Procura daqui e dali, por todo o carro, na bolsa, e nada... Então
a nossa colega imagina que deve ter deixado a chave com a amiga, pois
esta havia recebido algumas incumbências da dona do carro ao
ser dispensada.
O
jeito, então, é chamar o chaveiro para abrir o porta-malas.
Aliás, se depender da nossa amiga e sua família, este
chaveiro, velho conhecido de outras peripécias, terá
sempre serviço garantido. Inclusive, na semana anterior, já
havia "socorrido" o marido da mesma num outro surto de esquecimento.

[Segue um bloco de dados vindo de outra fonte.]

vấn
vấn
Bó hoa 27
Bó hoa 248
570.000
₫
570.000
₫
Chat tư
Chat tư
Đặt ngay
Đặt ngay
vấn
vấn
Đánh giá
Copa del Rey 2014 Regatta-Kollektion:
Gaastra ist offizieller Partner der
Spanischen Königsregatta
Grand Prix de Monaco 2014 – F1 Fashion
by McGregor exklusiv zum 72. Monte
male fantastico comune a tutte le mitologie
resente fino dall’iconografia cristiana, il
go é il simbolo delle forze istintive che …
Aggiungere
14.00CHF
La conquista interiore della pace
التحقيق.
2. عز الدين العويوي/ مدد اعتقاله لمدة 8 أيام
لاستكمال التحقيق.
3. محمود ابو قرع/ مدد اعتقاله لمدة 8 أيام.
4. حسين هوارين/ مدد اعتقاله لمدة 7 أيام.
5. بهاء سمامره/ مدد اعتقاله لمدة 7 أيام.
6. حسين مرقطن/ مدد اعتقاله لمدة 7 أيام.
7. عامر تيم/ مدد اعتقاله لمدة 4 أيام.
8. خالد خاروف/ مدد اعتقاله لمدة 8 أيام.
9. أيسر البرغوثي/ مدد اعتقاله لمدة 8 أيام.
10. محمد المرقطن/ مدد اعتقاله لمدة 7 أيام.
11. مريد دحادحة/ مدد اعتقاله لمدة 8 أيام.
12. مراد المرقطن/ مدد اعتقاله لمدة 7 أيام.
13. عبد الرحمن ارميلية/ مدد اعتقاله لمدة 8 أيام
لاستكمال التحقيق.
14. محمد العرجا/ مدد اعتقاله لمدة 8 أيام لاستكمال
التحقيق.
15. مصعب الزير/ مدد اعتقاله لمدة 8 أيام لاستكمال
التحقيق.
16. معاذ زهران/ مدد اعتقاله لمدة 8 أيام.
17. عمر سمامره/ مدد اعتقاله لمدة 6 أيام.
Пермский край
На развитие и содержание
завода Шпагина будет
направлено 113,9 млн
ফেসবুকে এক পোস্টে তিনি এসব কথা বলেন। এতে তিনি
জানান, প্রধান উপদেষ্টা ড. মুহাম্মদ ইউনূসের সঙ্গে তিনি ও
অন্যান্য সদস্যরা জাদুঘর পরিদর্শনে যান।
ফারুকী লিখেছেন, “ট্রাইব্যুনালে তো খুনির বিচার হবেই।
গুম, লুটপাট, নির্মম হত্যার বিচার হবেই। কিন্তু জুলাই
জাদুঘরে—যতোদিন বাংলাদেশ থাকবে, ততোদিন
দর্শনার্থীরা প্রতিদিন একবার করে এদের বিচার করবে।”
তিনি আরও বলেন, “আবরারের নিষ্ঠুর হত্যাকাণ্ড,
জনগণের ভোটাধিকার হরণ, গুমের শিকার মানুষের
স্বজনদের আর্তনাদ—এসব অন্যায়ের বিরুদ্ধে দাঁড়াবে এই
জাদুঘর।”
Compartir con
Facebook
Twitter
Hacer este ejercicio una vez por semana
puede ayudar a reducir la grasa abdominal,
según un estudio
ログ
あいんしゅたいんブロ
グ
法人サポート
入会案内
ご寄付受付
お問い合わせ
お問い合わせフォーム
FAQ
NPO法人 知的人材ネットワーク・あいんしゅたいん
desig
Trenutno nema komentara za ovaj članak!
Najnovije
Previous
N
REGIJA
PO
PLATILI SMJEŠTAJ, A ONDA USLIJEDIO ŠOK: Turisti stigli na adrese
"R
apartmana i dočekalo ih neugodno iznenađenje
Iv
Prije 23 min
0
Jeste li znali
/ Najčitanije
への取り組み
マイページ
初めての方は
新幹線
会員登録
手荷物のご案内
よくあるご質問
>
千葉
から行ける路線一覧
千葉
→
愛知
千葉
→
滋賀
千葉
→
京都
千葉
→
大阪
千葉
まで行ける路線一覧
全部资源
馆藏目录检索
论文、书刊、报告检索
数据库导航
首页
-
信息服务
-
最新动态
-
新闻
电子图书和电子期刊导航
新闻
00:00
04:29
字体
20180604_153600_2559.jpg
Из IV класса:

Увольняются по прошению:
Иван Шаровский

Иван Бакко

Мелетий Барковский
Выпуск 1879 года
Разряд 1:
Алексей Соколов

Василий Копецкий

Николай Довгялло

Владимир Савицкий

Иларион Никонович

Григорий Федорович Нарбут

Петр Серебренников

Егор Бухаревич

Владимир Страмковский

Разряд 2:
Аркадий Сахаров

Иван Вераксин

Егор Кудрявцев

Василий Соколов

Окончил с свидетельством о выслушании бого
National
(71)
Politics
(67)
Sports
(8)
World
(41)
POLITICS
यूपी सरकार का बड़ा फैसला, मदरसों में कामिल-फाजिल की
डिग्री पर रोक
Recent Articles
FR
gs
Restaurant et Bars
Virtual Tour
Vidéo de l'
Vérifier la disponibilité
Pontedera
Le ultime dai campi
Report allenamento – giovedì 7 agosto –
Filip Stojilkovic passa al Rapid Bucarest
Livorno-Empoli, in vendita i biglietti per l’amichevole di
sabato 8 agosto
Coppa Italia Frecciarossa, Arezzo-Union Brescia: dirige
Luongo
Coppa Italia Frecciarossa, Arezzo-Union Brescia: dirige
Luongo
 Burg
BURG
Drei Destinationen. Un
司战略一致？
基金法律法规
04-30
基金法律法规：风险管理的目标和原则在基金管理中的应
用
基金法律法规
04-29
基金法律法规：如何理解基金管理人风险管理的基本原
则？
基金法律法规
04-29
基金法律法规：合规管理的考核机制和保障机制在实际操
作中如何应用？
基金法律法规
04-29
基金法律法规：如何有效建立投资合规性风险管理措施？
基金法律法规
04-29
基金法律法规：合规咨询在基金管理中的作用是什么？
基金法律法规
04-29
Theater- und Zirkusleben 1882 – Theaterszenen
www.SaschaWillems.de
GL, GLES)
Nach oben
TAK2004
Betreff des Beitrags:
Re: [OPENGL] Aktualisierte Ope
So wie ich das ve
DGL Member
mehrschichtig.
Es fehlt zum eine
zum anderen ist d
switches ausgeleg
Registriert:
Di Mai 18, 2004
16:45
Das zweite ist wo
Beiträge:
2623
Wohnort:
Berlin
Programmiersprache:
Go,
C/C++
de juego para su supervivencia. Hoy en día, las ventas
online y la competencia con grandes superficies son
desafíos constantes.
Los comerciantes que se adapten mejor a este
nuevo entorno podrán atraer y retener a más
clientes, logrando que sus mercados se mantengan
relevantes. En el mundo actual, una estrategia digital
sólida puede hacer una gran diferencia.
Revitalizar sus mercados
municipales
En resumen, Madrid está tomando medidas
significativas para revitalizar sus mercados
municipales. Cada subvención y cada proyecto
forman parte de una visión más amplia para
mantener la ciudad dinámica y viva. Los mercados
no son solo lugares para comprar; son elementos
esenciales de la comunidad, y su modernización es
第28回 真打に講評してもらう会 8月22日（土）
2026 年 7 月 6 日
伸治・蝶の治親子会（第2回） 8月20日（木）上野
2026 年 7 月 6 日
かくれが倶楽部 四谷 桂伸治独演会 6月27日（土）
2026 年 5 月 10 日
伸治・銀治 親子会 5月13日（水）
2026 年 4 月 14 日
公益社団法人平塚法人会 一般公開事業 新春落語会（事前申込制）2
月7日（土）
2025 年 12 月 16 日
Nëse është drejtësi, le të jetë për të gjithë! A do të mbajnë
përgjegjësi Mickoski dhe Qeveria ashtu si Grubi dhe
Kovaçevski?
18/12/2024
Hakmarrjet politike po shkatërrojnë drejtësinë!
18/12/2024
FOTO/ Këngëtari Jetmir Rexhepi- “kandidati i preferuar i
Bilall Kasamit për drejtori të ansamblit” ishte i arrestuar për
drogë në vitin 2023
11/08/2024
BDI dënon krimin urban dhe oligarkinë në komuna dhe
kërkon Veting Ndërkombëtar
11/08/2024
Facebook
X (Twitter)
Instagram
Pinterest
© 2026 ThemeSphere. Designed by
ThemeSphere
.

Porém, desta vez os seus préstimos foram dispensados
já na chegada, porque minutos antes o borracheiro lembrou que
os carros mais modernos têm um dispositivo ao lado do banco
do motorista que aciona uma alavanca que abre o porta-malas sem necessidade
da chave.
Tudo
resolvido, então? Que nada. Quando a nossa amiga comprou o
carro, quis transformá-lo num tremendo "bólido", e trocou
as rodas por outras de liga leve. Menos o estepe. Portanto, os parafusos
da roda de liga leve não se adaptavam ao pneu antigo, e esta,
é claro, não sabia onde estavam os parafusos originais.
O jeito era deixar o conserto para mais tarde, e ir embora, pois levaria
mais tempo do que o normal.
Aí
a nossa colega se abaixa para apanhar alguma coisa e sente um "cutucão"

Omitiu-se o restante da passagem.